Supercomputers are computers with 10.000s of cores of consumer-like CPUs. So it is the opposite of your impression. They can only work with tremendously parallelizable tasks. I don't know the exact details of weather simulation or nuclear explosion but they would have to be parallelized to work on HPCs. Even if the computation is not parallelizable, the scientists can leverage supercomputers by running a simulation with randomized parameters at every node and reach a consensus result.

steve_musk · on Aug 13, 2019

There is a difference between parallelizable and embarrassingly parallelizable. The former means that you can get better performance by dividing the work among different processors, while the latter usually implies that the work can be dividing into independent units of work that don’t need to communicate with each other.

A supercomputer typically means that those thousands of cores are connected with fast and expensive interconnects so that the cores can communicate with low latency. A large portion of the budget is usually spent on this interconnect. If you have an embarrassingly parallel problem and you run it on a supercomputer then that expensive interconnect is sitting idle - you would get the same performance on AWS or a more standard compute cluster.

eveningcoffee · on Aug 13, 2019

Well, your impression is just wrong. Simple as that. No shame in it.

Today what is called a super computer is usually just a cluster (i.e. multiple connected normal spec computers).
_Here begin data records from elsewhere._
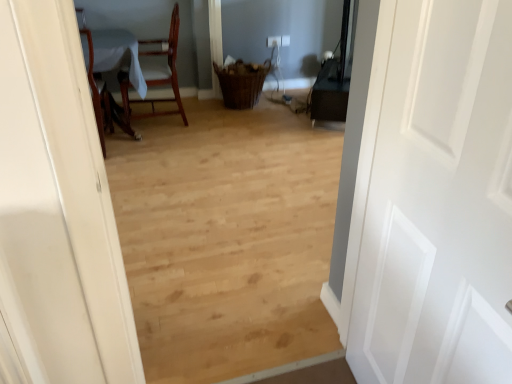 Question: Is wooden table at left facing away from mahogany wood chair at upper left?

Choices:
 (A) no
 (B) yes

Answer: (A)

Question: From the image's perspective, is wooden table at left beneath mahogany wood chair at upper left?

Choices:
 (A) yes
 (B) no

Answer: (A)

Question: Does wooden table at left have a greater height compared to mahogany wood chair at upper left?

Choices:
 (A) no
 (B) yes

Answer: (A)

Question: From the image's perspective, is wooden table at left on mahogany wood chair at upper left?

Choices:
 (A) no
 (B) yes

Answer: (A)

Question: Is wooden table at left surrounding mahogany wood chair at upper left?

Choices:
 (A) no
 (B) yes

Answer: (A)

Question: Is mahogany wood chair at upper left bigger or smaller than white matte door at right?

Choices:
 (A) small
 (B) big

Answer: (B)

Question: In terms of height, does mahogany wood chair at upper left look taller or shorter compared to white matte door at right?

Choices:
 (A) short
 (B) tall

Answer: (A)

Question: From a real-world perspective, relative to white matte door at right, is mahogany wood chair at upper left vertically above or below?

Choices:
 (A) above
 (B) below

Answer: (B)

Question: Relative to white matte door at right, is mahogany wood chair at upper left in front or behind?

Choices:
 (A) front
 (B) behind

Answer: (B)

Question: Is wooden table at left taller or shorter than white matte door at right?

Choices:
 (A) short
 (B) tall

Answer: (A)

Question: From the image's perspective, is wooden table at left positioned above or below white matte door at right?

Choices:
 (A) below
 (B) above

Answer: (B)

Question: Is wooden table at left bigger or smaller than white matte door at right?

Choices:
 (A) big
 (B) small

Answer: (A)

Question: Visually, is wooden table at left positioned to the left or to the right of white matte door at right?

Choices:
 (A) left
 (B) right

Answer: (A)

Question: Considering the relative positions of mahogany wood chair at upper left and wooden table at left in the image provided, is mahogany wood chair at upper left to the left or to the right of wooden table at left?

Choices:
 (A) right
 (B) left

Answer: (A)

Question: In terms of height, does mahogany wood chair at upper left look taller or shorter compared to wooden table at left?

Choices:
 (A) tall
 (B) short

Answer: (A) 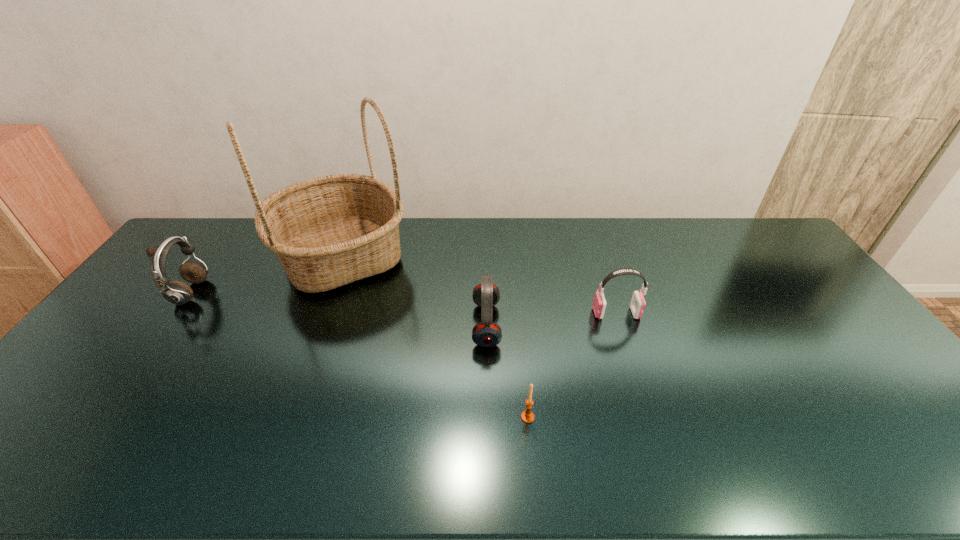 Locate an element on the screen. The image size is (960, 540). vacant space located on the outer surface of the rightmost object is located at coordinates (495, 313).

This screenshot has width=960, height=540. I want to click on vacant space situated 0.380m on the outer surface of the rightmost object, so click(468, 313).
It is normally connected with a high speed interconnect though (100 Gbit/sec and more) what is its most defining capability.

Why they are using this cluster? My speculation is that probably because it is available and does not have much use for the real scientific computing (because it is old https://bluewaters.ncsa.illinois.edu/hardware-summary) and intelligence agency prefers to rather support the academia then feed some commercial entity.

nwallin · on Aug 14, 2019

> It is normally connected with a high speed interconnect though (100 Gbit/sec and more) what is its most defining capability.

That's his point. The high speed interconnect, the defining capability of the modern super computer, is unnecessary to solve the problem they are using a super computer to solve.

They could have equally well used BOINC or some other distributed, loosely coupled technology for this.

I agree with you regarding "it's available." It sounds like a press person got ahold of it and stopped paying attention once they saw the word "supercomputer".

EMM_386 · on Aug 13, 2019

It seems like they are using IMAGES of the area and then using visual processing to determine the 3D height map.

That would be intense visual processing, stitching together various angles of photos to work out a terrain elevation.

They are not dealing with a 3D point cloud of elevation data.

HellDunkel · on Aug 13, 2019

Sounds as if they plan to use agisoft photoscan to process all satellite images they can find.

xvedejas · on Aug 13, 2019

The distinction between "supercomputer" and "enterprise cloud" is nearly meaningless now that a cloud compute instance is considered in the top 500 fastest super computers: https://medium.com/descarteslabs-team/thunder-from-the-cloud...

semi-extrinsic · on Aug 13, 2019

I don't think it's anywhere near "meaningless". The fact that a team of software engineers who are led by someone extremely well experienced in HPC (since the early 90s, multiple awards won, etc.) can do this, does not mean it is easy for a typical university or engineering company to do the same.

Will HPC migrate towards the cloud? Maybe yes, but we need several major overhauls to tooling before that is anywhere close to happening.

Just think about how much work it would be today to configure a Packer image that has several MPI libraries, a scheduler like SLURM, various Python versions + required packages, C and Fortran compilers, BLAS/LAPACK/etc, VCS systems, integration with some sort of user authentication system including support for SSH login to each node as well as linked for each user to the accounting in the scheduling system, and to have confidence that it will be highly performant for the application you work with on the AWS allocation that you have requested. Not many people could pull that off in a reasonable amount of time, if at all.

jobigoud · on Aug 13, 2019

> calculation that can't be subdivided into parts -- e.g. weather

I'm not sure how weather simulation work but I always wondered why they aren't performed cellular automaton style. Bottom up rather than top-down. At each time step a given cell state is computed based on the state of its neighbors at t-1. This should be parallelizable. I feel it's also how it works in the real world anyway.

petschge · on Aug 13, 2019

That is exactly what weather simulations do. Same most other kinds of hydrodynamic simulations (simulation of gas or fluid flows).

The thing is: you need the state at t-1 of all your neighbors. Then you can do a small timestep to get from t-1 to time t. And then you need the NEW state of your neighbors. That requires a fast interconnect. Which HPC machines have, unlike most clouds or commodity clusters.

In other words, yes it is parallelizable, but not trivially so, because the different grid points are coupled.

kvakkefly · on Aug 13, 2019

I’ve seen that azure has some nodes with infiniband connection (same that is often used in super computers).

I did my PhD in physics simulations (molecular dynamics), and have the same problem there. I tried running these simulations in Google Cloud without any good performance results due to high latency (compared to HPC). I’m no GC expert though, so should be possible to improve what I did.

glaberficken · on Aug 13, 2019

For a simplified explanation of how weather prediction models work check out: NOVA: Decoding the Weather Machine

Available on Netflix for example:

https://www.netflix.com/title/81121177

lern_too_spel · on Aug 14, 2019

If you don't want discontinuities at the seams between tiles, you need communication between nodes processing different tiles.